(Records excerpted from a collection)
______

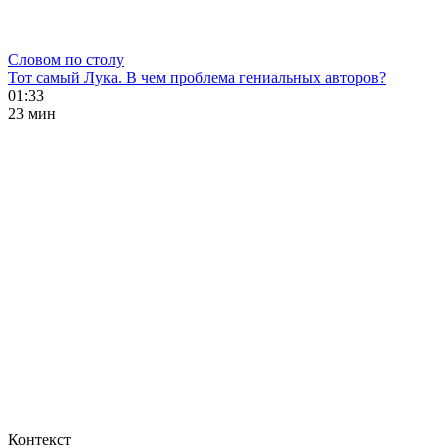
Словом по столу
Тот самый Лука. В чем проблема гениальных авторов?
01:33
23 мин
Контекст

______

**What you should do**
An exact copy of every entry, without pictures, should be your output.

**Written reply**
Словом по столу
Тот самый Лука. В чем проблема гениальных авторов?
01:33
23 мин
Контекст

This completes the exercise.